*ASSIGNMENT*:
Your answer must be the lines from the first record through the line that contains "qualitative Interviews geführt.", copied exactly and without any pictures.

*LISTED RECORDS*:
• • • •

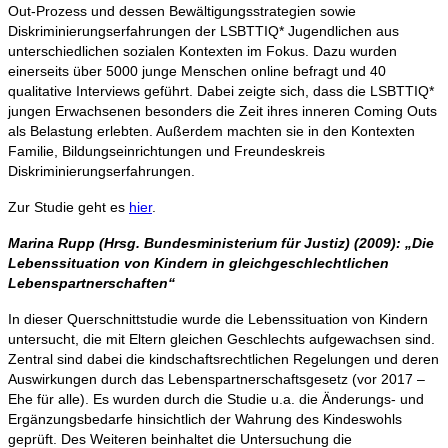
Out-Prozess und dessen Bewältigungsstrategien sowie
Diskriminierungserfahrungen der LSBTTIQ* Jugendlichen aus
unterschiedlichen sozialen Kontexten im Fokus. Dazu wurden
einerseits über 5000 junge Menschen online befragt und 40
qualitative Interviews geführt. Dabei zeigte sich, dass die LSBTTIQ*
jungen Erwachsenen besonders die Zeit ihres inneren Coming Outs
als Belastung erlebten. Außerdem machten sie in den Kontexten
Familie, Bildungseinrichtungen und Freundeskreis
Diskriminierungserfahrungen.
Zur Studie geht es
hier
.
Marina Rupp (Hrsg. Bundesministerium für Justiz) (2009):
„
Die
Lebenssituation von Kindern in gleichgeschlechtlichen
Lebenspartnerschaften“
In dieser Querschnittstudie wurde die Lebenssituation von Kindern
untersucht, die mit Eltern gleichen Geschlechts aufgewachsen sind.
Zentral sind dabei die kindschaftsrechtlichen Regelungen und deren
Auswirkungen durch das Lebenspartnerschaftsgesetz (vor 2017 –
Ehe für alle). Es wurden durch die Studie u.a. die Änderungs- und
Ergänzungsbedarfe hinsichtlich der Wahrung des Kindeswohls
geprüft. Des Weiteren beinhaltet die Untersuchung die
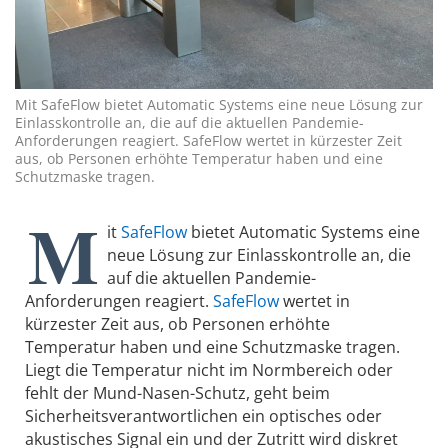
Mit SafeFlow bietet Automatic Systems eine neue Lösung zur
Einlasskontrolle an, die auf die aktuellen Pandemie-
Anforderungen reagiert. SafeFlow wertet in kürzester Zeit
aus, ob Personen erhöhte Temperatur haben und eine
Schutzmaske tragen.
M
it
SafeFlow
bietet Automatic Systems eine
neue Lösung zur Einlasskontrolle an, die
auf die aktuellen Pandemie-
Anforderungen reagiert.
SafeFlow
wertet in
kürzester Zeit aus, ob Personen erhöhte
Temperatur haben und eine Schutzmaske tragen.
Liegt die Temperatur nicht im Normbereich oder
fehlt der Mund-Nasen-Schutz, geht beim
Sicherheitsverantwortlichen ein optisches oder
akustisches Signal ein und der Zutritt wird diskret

• • • •

*ANSWER SPACE*:
Out-Prozess und dessen Bewältigungsstrategien sowie
Diskriminierungserfahrungen der LSBTTIQ* Jugendlichen aus
unterschiedlichen sozialen Kontexten im Fokus. Dazu wurden
einerseits über 5000 junge Menschen online befragt und 40
qualitative Interviews geführt. Dabei zeigte sich, dass die LSBTTIQ*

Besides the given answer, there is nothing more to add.